(Collected data entries)
■ ■ ■
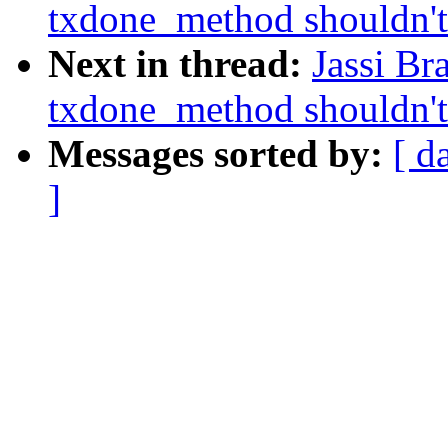
txdone_method shouldn't 
Next in thread:
Jassi Br
txdone_method shouldn't 
Messages sorted by:
[ d
]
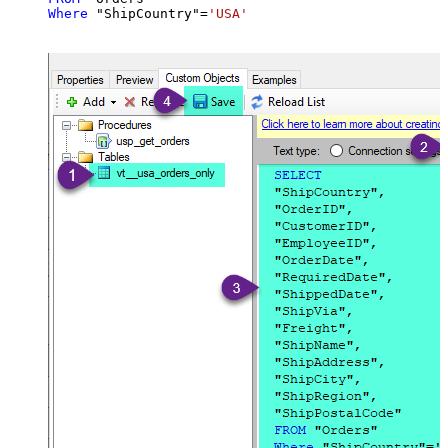
Where
 "ShipCountry"
=
'USA'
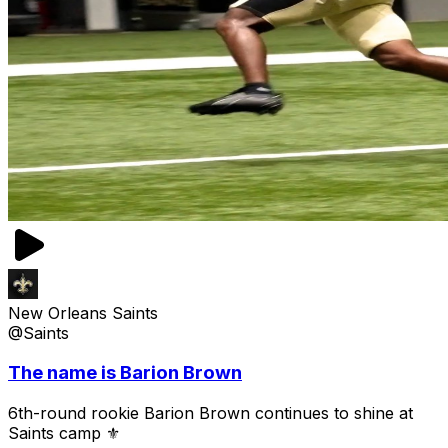
New Orleans Saints
@Saints
The name is Barion Brown
6th-round rookie Barion Brown continues to shine at
Saints camp ⚜️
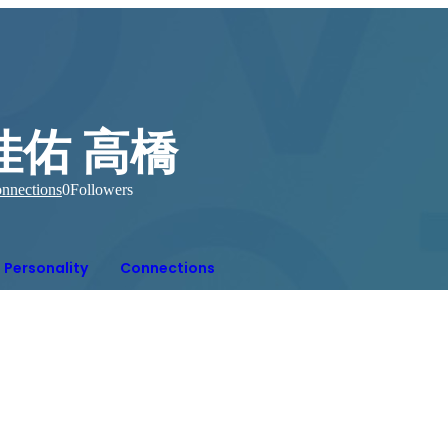
佳佑 高橋
nnections
0
Followers
Personality
Connections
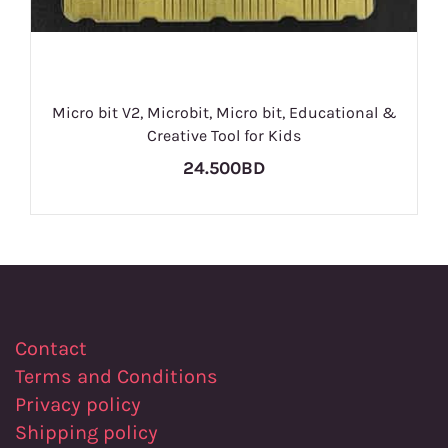
Micro bit V2, Microbit, Micro bit, Educational &
Creative Tool for Kids
24.500BD
Contact
Terms and Conditions
Privacy policy
Shipping policy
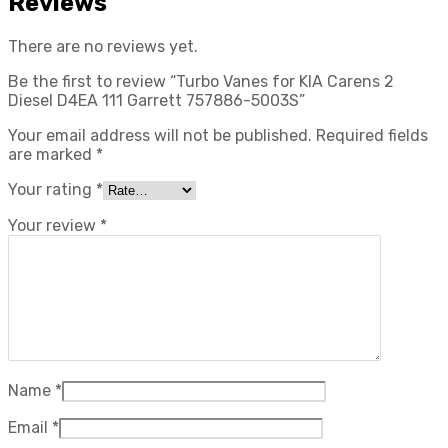
Reviews
There are no reviews yet.
Be the first to review “Turbo Vanes for KIA Carens 2
Diesel D4EA 111 Garrett 757886-5003S”
Your email address will not be published.
Required fields
are marked
*
Your rating
*
Your review
*
Name
*
Email
*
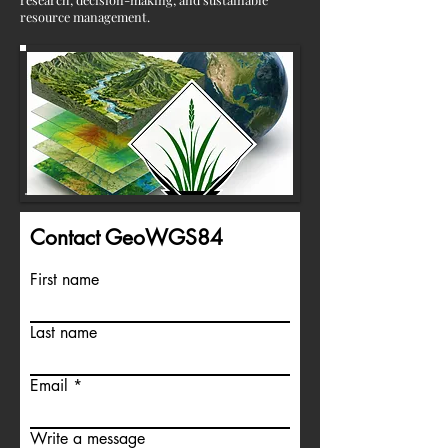
resource management.
Contact GeoWGS84
First name
Last name
Email
Write a message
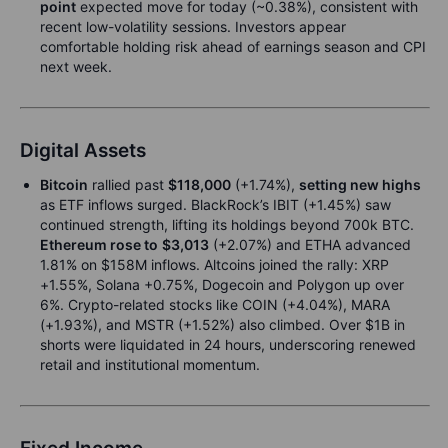
point
expected move for today (~0.38%), consistent with
recent low-volatility sessions. Investors appear
comfortable holding risk ahead of earnings season and CPI
next week.
Digital Assets
Bitcoin
rallied past
$118,000
(+1.74%),
setting new highs
as ETF inflows surged. BlackRock’s IBIT (+1.45%) saw
continued strength, lifting its holdings beyond 700k BTC.
Ethereum rose to
$3,013
(+2.07%) and ETHA advanced
1.81% on $158M inflows. Altcoins joined the rally: XRP
+1.55%, Solana +0.75%, Dogecoin and Polygon up over
6%. Crypto-related stocks like COIN (+4.04%), MARA
(+1.93%), and MSTR (+1.52%) also climbed. Over $1B in
shorts were liquidated in 24 hours, underscoring renewed
retail and institutional momentum.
■ ■ ■
EXERCISE INSTRUCTIONS
Answer with one number, namely how many lines in the records contain the string "Your".

ANSWER SPACE
3